Зимой 1918 года, по достоверному свидетельству одного казачьего офицера, в Германии хлеб совершенно отсутствовал[1]. Его не подавали ни в генеральских столовых, ни в роскошных ресторанах. Его нельзя было купить на черном рынке. Никто не ел хлеба в фатерланде. Ни дети, ни взрослые. Только кайзер и его одиннадцать адъютантов.
— Руманешти и итальяшки черные, как вороны, — объяснил Роберт. — И с усами. Я их изучил как облупленных. А тута рыжие да белобрысые. Румынский интендант посылал меня торговать сигаретами на Евбаз. Полковник, между прочим. Денщика своего по заднице сапогом бил, если тот кофе прольет. Парень у нас под лестницей сколько раз плакал. Жадина кошмарная, спекулянт.
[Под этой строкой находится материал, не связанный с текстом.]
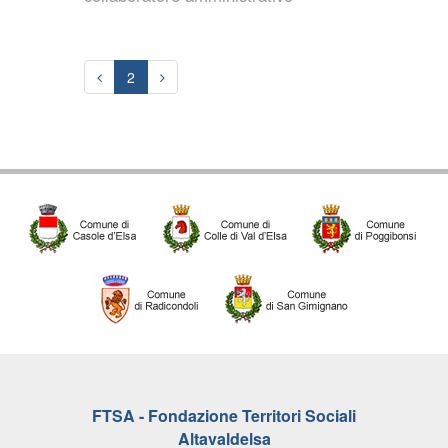
2
FTSA - Fondazione Territori Sociali
Altavaldelsa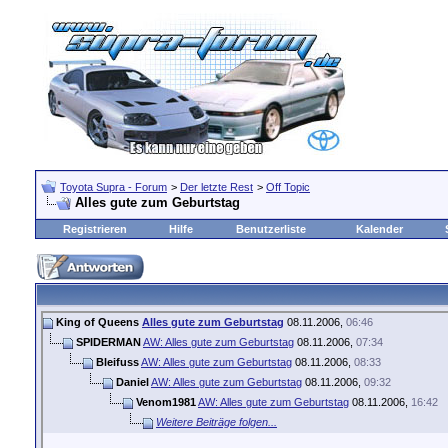
Toyota Supra - Forum
>
Der letzte Rest
>
Off Topic
Alles gute zum Geburtstag
Registrieren
Hilfe
Benutzerliste
Kalender
King of Queens
Alles gute zum Geburtstag
08.11.2006,
06:46
SPIDERMAN
AW: Alles gute zum Geburtstag
08.11.2006,
07:34
Bleifuss
AW: Alles gute zum Geburtstag
08.11.2006,
08:33
Daniel
AW: Alles gute zum Geburtstag
08.11.2006,
09:32
Venom1981
AW: Alles gute zum Geburtstag
08.11.2006,
16:42
Weitere Beiträge folgen...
Он к себе по две бабы приводил. Расплачивался оккупационными. Ух и царапались стервы в подворотне за пфенниг, как драные кошки.
Мама взмолилась:
— Роберт, пощади! Не говори гадостей, иначе я не позволю вам общаться. Ты ведь в принципе приличный мальчик.
На принцип мне начхать, а наша дружба не в ее власти. К тому же я превосходно осведомлен, зачем румынский полковник приводил к себе баб. Бабы — шлюхи, проститутки, «простигосподи». Им платят паек за любовь.
А любовь — хуже матерщины. О ней громко говорить стыдно. Любовью занимаются ночью, втихаря. В эвакуации на Кишмишном рынке планакеши заводили шлюх в пустые киоски или за рундуки — в сквер, на травку. Мне известно доподлинно.
— Ты хороший мальчик, Роберт, — слабым голосом повторила мама.
Он уставился на нее с ироничной — как мне помнится, сатанинской — усмешкой и, ничего не пообещав, загадочно ответил:
— Всех хороших давно передушили!
Ударили в рельс. Пленные врассыпную бросились к бараку с черными буквами на торце — пищеблок. Из-за голенищ и обмоток они выдергивали на бегу алюминиевые ложки совсем по-русски, по-красноармейски, точно как отец, когда обучался в команде одногодичников на Сырце и, заболтавшись у забора с матерью, спешил в столовую, чтобы не опоздать к ужину. «До чего привольно им дышится, — подумал я. — Недаром хендехохают тысячами».